Flaxseed Oil

Flaxseed Oil
Welcome to The Best Natural Foods Topics of Interest Section. This page provides an overview of the topic of flaxseed oil. You can find more detailed information about flaxseed oil and other important dietary topics in our new book, The Best Natural Foods on the Market Today.

Most health professionals today recognize the health benefits associated with flax seeds and flaxseed oil.  During the last decade, those advocating a healthy, whole foods diet have been touting the many unique qualities found in flax seed oil.  It is the single greatest plant source of an essential fat called alpha-linolenic acid (ALA), a short-chain omega-3 fat in the same family as the long-chain omega-3 fats found in fish. Consuming omega-3’s in fish, flaxseed oil, and eggs (the prime benefit of omega 3 eggs), or as a supplement, reduces inflammatory markers in the body, thins the blood, improves insulin sensitivity, lowers blood pressure, and offers numerous other health benefits.

Flax seed contains one hundred times more lignans than any other food. Research is underway to determine whether lignans can reduce heart disease risk and osteoporosis, relieve menopausal hot flashes, and slow the development and progression of kidney disease. When consumed, lignans are converted by beneficial bacteria in the colon to compounds that circulate to the liver. Researchers believe that lignans are estrogen modulators, balancing estrogen activity by exerting both weak estrogenic and anti-estrogenic properties. Experimental studies have demonstrated that lignans found in flax seed exert anti-cancer effects.

Evidence suggests that elevated levels of inflammatory markers, such as cytokines and C-reactive protein (CRP), are linked to an increased risk for heart disease, rheumatoid arthritis, and other chronic diseases. You can reduce these inflammatory markers in your body if you consume flax oil on a regular basis.  In one study, the equivalent of 1½ tablespoons of flax oil every day for four weeks reduced the inflammatory cytokines interleukin-1 beta and tumor necrosis factor-alpha by 30%. In another study, fifty Greek men with elevated cholesterol levels took one tablespoon of flax seed oil each day while another group of twenty-six men took one tablespoon of safflower oil. After three months, the men ingesting flax seed oil had a 38% lower CRP level than the men consuming safflower oil.

In addition to flax seed oil, consuming other healthy fats, like those found in almond butter and tahini, while reducing your intake of trans fat, can greatly affect your health in a positive way.
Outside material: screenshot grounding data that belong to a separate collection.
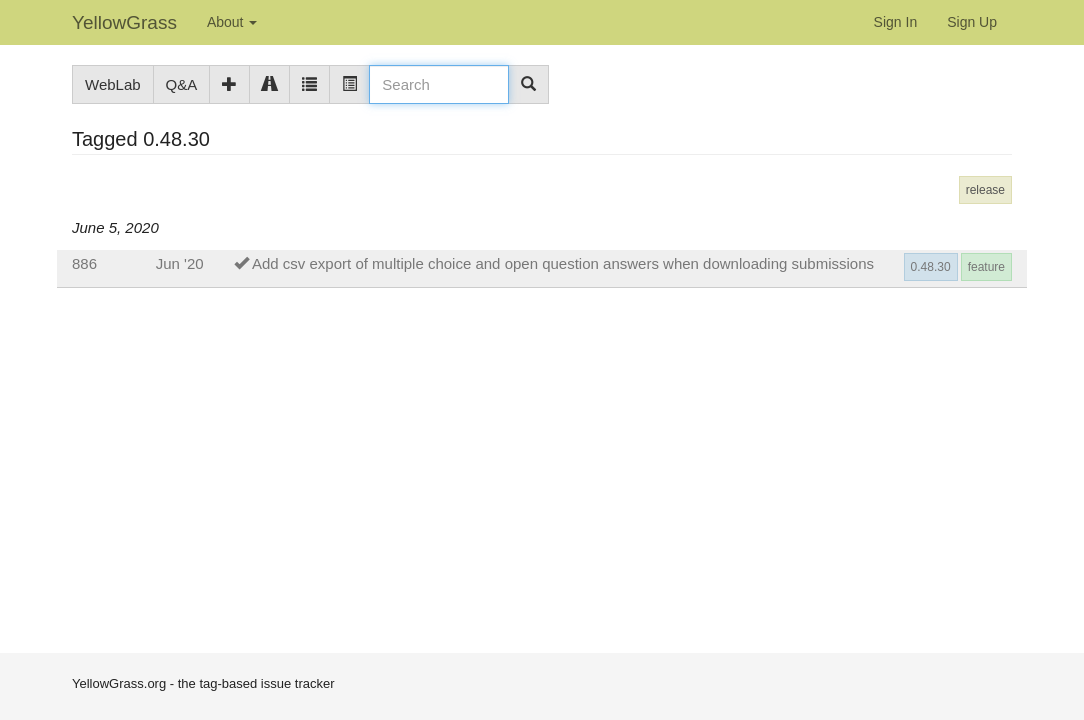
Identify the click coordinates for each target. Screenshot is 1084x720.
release (985, 190)
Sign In (896, 22)
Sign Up (972, 22)
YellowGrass (124, 22)
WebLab (113, 84)
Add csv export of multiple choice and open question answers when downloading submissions (563, 263)
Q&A (182, 84)
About (232, 22)
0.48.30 (931, 267)
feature (986, 267)
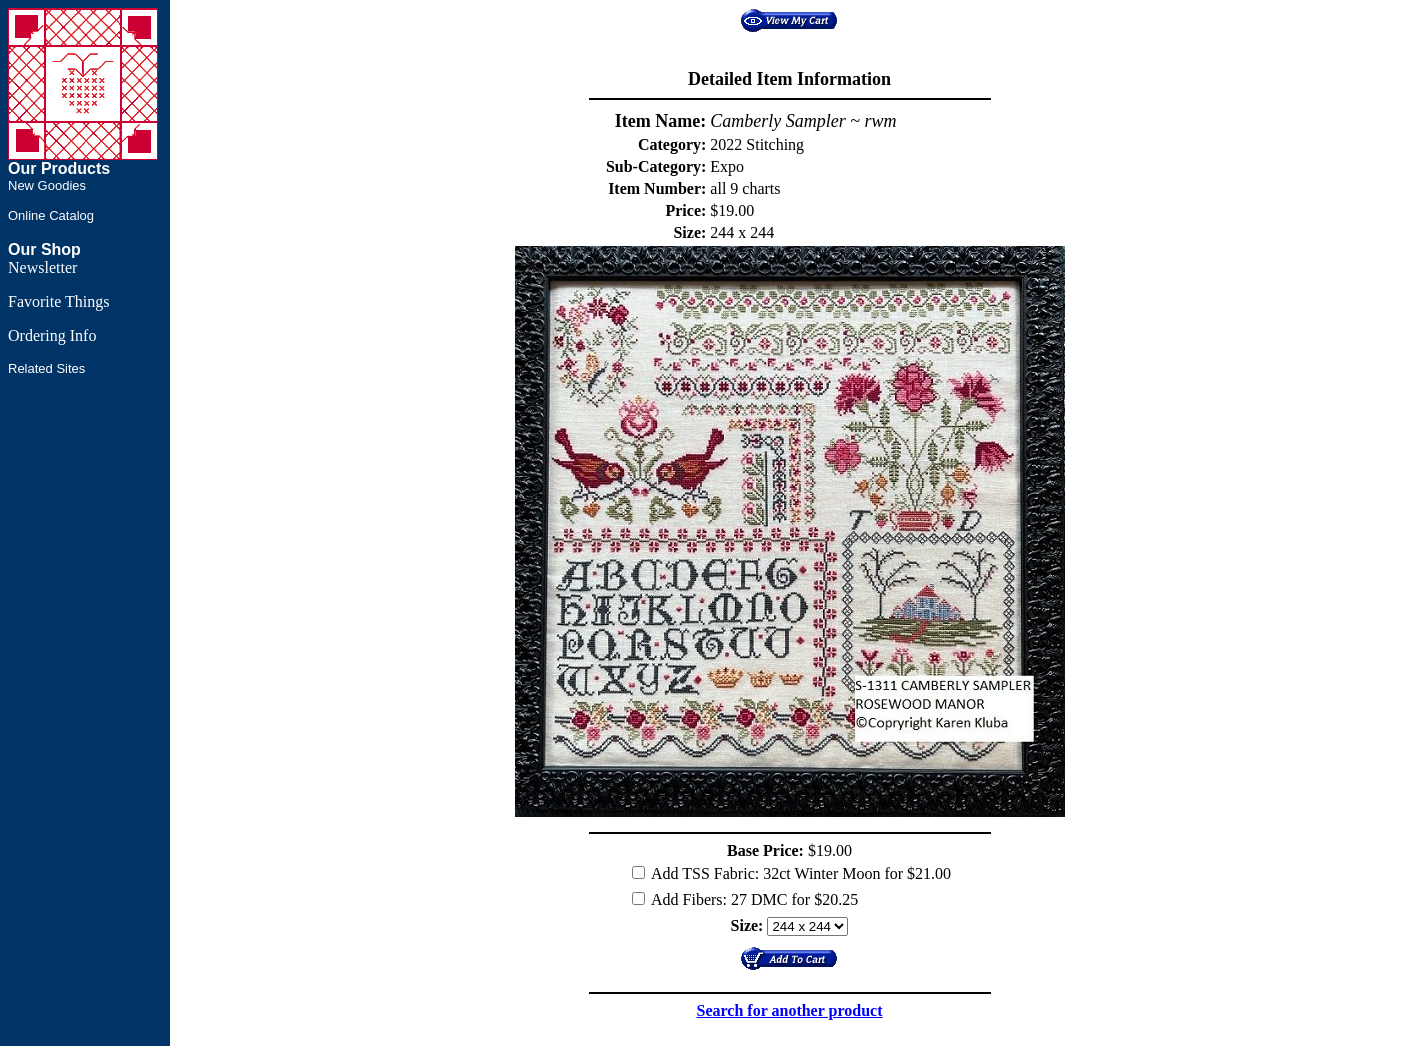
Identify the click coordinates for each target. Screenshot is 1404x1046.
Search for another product (790, 1010)
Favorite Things (58, 301)
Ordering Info (52, 335)
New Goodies (47, 185)
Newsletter (42, 267)
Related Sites (46, 368)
While you’re at it, consider even small changes, such as upgrading to Organic Valley organic milk and free range chicken. But how do I add flax seed oil, you may ask? In my book, The Best Natural Foods on the Market Today A Yuppies Guide to Hippie Food, Vol. 1, I suggest:

“Use it straight from the refrigerator or at room temperature since it is so delicate that heating can break down the essential fats into unhealthy by-products. You may find that flax seed oil is an acquired taste. Try it straight from the spoon as a medicinal, create flax seed oil salad dressings, use it on baked potatoes, added when you cook quinoa in quinoa recipes, on toast, in healthy smoothie recipes, stirred into oatmeal, mixed into yogurt or added to popcorn with nutritional yeast, after popping. Remember to keep this oil refrigerated, and discard it after the expiration date or if the flavor changes.”